Sunday, October 16, 2011

SALÁRIOS E PRODUTIVIDADE NA FUNÇÃO PÚBLICA

Em 1996 governava António Guterres e João Cravinho era Ministro do Equipamento, Planeamento e Administração do Território. Convidado a participar num Colóquio a que assisti, João Cravinho dissertou sobre a urgente necessidade de Portugal aumentar a produtividade, a única via que poderia colocar Portugal num patamar de desenvolvimento económico e social sustentado. Anteriormente, o Ministro tinha ouvido uma exposição feita acerca do crescimento exponencial da produtividade numa empresa quase dedicada à exportação e, entusiasmado com a performance exibida, nem se deu conta que se a produção tinha duplicado em dez anos os efectivos tinham sido reduzidos a 1/3 no mesmo período.

Houve lugar a perguntas, e eu coloquei uma ao senhor ministro: Que medidas tinha em carteira o XIII governo, de que ele era membro, para aumentar a produtividade do sector público, uma vez que toda a sua apreciação tinha sido voltada para as obrigações do sector privado. O senhor ministro não respondeu, bichanou algo a um assistente seu sentado ao lado dele, e o senhor assistente disse mais ou menos isto: As situações não eram comparáveis. Ali, naquela empresa, como em muitas outras, a produção era facilmente mensurável e o crescimento da produtividade evidente. Mas na função pública, cuja produção não pode medir-se em toneladas o conceito fazia pouco sentido. Repare nestes exemplos: Como é que se pode medir a produtividade das forças armadas? Pelo número de tiros dados? E da justiça? Pelo peso dos processos julgados? E da educação? Pelo número de alunos aprovados? E na saúde? Pelo número de consultas, pelo número de radiografias, pelos número de outros exames complementares de diagnóstico quaisquer? E na administração interna? Pelo número de presos pelas polícias? Bem vê: seria uma missão impossível.
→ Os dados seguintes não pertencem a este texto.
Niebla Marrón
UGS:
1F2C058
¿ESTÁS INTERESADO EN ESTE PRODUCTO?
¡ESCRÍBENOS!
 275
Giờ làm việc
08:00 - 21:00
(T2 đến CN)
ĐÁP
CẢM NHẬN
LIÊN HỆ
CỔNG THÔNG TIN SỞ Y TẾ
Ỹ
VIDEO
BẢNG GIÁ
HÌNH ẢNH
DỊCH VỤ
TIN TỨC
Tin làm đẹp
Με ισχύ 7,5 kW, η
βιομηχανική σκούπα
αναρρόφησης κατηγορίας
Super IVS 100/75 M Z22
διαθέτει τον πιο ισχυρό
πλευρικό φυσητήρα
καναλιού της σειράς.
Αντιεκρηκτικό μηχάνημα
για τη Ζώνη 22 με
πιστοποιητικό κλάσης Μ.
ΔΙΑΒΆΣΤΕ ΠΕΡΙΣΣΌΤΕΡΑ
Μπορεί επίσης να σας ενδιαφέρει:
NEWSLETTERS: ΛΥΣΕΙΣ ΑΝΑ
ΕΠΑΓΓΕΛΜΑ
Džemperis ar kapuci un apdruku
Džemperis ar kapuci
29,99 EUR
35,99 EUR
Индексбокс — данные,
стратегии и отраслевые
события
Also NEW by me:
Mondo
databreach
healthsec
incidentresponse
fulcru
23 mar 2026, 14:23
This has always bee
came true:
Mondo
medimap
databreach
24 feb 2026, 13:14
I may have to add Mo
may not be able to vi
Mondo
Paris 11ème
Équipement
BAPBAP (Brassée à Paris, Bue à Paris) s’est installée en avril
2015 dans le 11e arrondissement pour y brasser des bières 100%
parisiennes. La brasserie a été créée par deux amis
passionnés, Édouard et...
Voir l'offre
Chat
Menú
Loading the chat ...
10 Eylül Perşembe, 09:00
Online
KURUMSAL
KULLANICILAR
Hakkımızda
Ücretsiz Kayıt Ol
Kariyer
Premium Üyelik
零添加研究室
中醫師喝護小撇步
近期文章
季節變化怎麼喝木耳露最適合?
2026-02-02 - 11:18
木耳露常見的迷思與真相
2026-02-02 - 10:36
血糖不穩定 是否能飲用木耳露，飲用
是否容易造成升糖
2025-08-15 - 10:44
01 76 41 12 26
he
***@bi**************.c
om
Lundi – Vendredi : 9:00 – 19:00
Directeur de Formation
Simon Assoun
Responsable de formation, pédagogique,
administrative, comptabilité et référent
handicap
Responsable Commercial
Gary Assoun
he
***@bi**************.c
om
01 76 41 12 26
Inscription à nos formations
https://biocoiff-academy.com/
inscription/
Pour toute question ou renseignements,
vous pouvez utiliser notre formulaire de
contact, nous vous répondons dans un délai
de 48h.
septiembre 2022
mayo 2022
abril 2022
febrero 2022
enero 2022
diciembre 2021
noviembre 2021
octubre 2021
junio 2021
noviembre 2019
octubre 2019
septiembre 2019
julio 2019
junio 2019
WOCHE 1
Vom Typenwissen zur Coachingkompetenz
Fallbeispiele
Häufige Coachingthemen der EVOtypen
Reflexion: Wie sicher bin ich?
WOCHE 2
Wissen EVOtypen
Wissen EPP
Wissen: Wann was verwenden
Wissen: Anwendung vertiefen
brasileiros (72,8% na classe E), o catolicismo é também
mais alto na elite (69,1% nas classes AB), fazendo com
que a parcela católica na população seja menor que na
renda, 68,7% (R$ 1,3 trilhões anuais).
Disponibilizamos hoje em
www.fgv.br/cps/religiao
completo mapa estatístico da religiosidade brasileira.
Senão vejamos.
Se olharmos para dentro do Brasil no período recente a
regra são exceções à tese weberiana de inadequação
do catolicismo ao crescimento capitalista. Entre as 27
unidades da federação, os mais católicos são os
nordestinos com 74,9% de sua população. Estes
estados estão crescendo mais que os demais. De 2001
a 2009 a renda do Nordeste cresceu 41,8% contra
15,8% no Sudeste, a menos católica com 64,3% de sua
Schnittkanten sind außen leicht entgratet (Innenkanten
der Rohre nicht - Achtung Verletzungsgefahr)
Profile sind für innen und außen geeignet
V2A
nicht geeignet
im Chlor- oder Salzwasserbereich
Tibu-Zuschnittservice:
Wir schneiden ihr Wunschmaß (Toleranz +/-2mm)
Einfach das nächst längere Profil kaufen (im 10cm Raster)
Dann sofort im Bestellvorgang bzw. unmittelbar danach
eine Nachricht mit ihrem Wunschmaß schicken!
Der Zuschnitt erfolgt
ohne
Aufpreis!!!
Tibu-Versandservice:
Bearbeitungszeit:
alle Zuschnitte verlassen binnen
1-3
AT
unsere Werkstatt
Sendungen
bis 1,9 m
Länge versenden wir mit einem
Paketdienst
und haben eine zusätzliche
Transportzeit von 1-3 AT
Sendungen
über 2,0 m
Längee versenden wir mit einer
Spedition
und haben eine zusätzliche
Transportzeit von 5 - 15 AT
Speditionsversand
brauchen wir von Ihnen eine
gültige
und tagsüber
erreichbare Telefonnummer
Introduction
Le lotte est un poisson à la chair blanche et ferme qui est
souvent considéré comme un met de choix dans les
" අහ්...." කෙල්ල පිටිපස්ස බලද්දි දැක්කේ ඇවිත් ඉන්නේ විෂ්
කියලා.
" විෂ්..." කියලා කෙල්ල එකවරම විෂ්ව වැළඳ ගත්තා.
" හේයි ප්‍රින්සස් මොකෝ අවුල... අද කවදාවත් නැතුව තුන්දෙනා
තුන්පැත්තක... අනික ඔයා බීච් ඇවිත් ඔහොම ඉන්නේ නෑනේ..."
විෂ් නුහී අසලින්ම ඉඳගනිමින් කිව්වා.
Dito isto, levantou-se o ministro a caminho da sala onde ia ser servido um almoço, e, obviamente, toda a gente imitou o senhor ministro. E pressenti, então, ter ficado a pairar no ar a ideia de que eu tinha feito a pergunta mais absurda da manhã. 

Passados 15 anos, entre eliminar orgãos que não funcionam, porque nunca funcionaram, porque funcionam mal ou porque, pura e simplesmente, nunca se justificaram - embora tenha sido uma promessa estafada de tanto repetida e incumprida eliminá-los - e cortar nos salários e pensões, o Governo acaba por adoptar a via mais fácil, que, por natureza, é cega e improdutiva. Continuará, portanto, por resolver o problema da produtividade na função pública. Aliás, ela, do mesmo modo que cresceu (estatisticamente) por decreto, é reduzida pela mesma via.

O urgente ultrapassou outra vez o mais importante.